Guskiewicz drew my attention to a study published just a few months ago in The American Journal of Sports Medicine that determined that among college athletes, concussions were most likely in wrestling, followed by men’s ice hockey and then women’s ice hockey. And women’s soccer and women’s basketball, in that order, were right behind football in terms of the danger of concussion.

Comstock, who supervises an ongoing national inventory of athletic injuries among high school students, said: “I have 22 sports in my surveillance system, and concussions have been reported in all but one of them. That includes swimming.” A distracted kid will swim head-on into the wall or into someone coming from the other direction. The sport without concussions, she said, was tennis.

BUT head injuries are just one peril, and not necessarily the chief one, even in football. There are many more deaths among football players of all ages from indirect trauma, including heatstroke and cardiac arrest, than from such direct trauma as head and spinal-cord injuries.

Douglas Casa, the chief executive officer of the Korey Stringer Institute at the University of Connecticut, said that from 2000 through 2009, which was the last full decade studied, such indirect-trauma deaths outnumbered direct-trauma deaths by 108 to 41.

Casa, who monitors and compiles that data, told me that he knows of 14 deaths among football players below the college level since July 1, which is about when practice for the fall season usually begins. Four were from cardiac arrest and two were from heatstroke.

“Anytime you hear about a kid dying from heatstroke in high-school football, it was 100 percent preventable,” he added. And he said that there are an even greater number of preventable cases of severe heatstroke that leads not to death but to prolonged or permanent health complications.

Last August, for instance, a 16-year-old in Riverhead, N.Y., who developed heatstroke during practice ended up in the hospital, where he spiked a 108-degree fever, was treated for serious kidney damage and spent the next five weeks.

Casa said that heat acclimatization — or the incremental acceleration of practices during a season’s start — can guard against heatstroke. But while many leagues and teams have implemented that, many haven’t.

Players’ posture can affect the likelihood of head injury but often isn’t studied and adjusted. And Comstock said that there’s no widespread, dependable monitoring of the nature and incidence of injuries among athletes in elementary and middle school.

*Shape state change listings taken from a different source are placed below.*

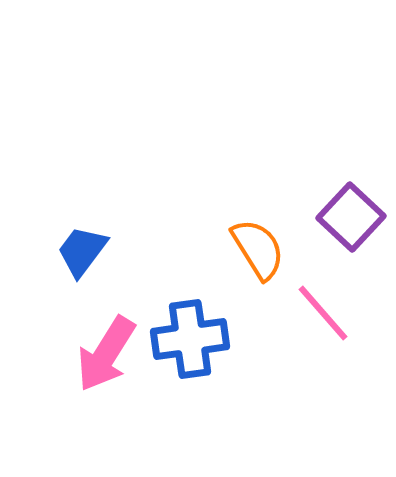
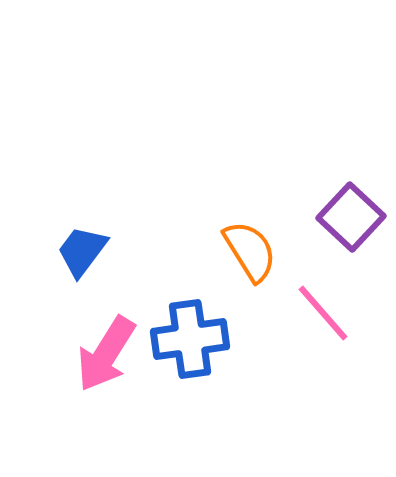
orange semicircle: moved 8 px left, 2 px down
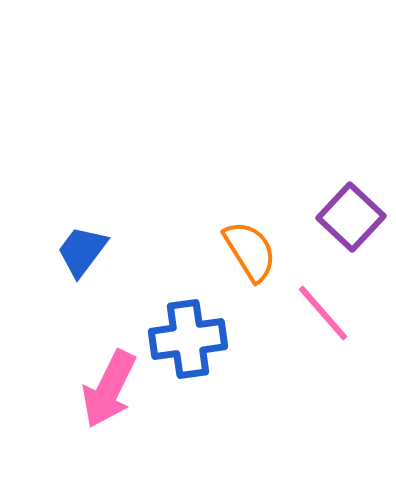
blue cross: moved 2 px left
pink arrow: moved 3 px right, 35 px down; rotated 6 degrees counterclockwise
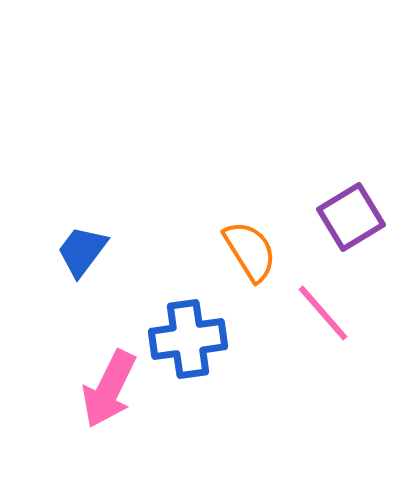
purple square: rotated 16 degrees clockwise
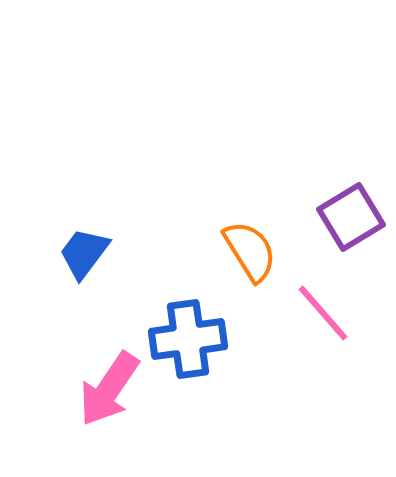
blue trapezoid: moved 2 px right, 2 px down
pink arrow: rotated 8 degrees clockwise
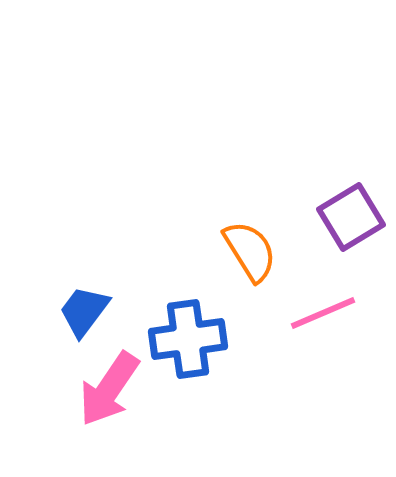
blue trapezoid: moved 58 px down
pink line: rotated 72 degrees counterclockwise
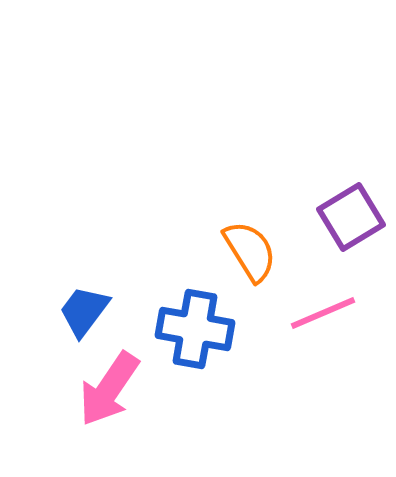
blue cross: moved 7 px right, 10 px up; rotated 18 degrees clockwise
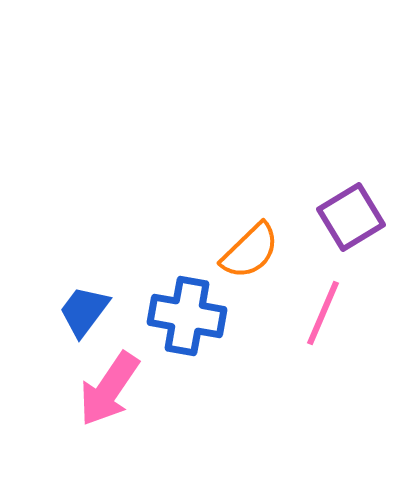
orange semicircle: rotated 78 degrees clockwise
pink line: rotated 44 degrees counterclockwise
blue cross: moved 8 px left, 13 px up
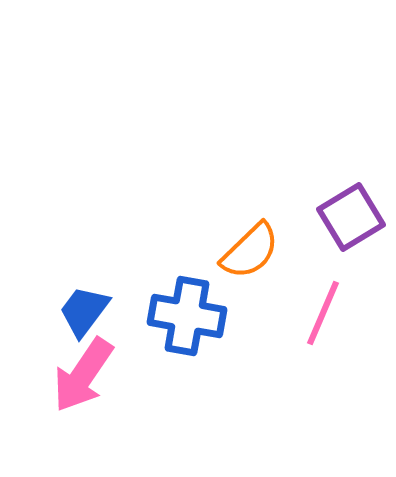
pink arrow: moved 26 px left, 14 px up
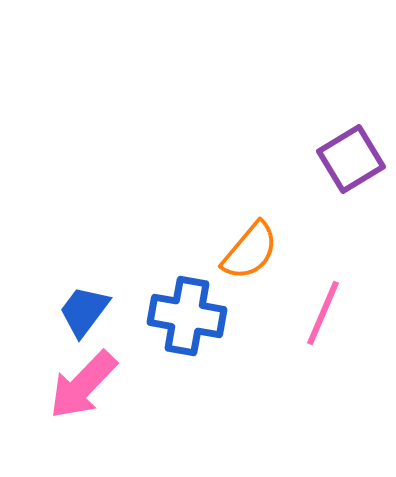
purple square: moved 58 px up
orange semicircle: rotated 6 degrees counterclockwise
pink arrow: moved 10 px down; rotated 10 degrees clockwise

“Don’t get me wrong: I’m not against sports,” she said. “I was a three-sport player. And I played contact sports. I played rugby for 13 years.” She and Guskiewicz both stressed that, at a time when too many kids are obese or diabetic, they want more of them to play sports,

But they also want more prudence in the mix. Some parents obsess about a high school’s success or failure in getting kids into Ivy League colleges but know nothing of the school’s athletic teams’ safety protocols. Some question the amount of homework more readily than the number of laps athletes run on a 95-degree day.

Some shop for lenient physicians who will declare their child healed and let him or her back out on the field. Athletic glory beckons.

“Sports has achieved an almost mythologized place in our country,” Comstock said. She’s wrong about the “almost.” She’s right about this: It’s not concussions per se but an unquestioning worship of sports that puts young lives in jeopardy.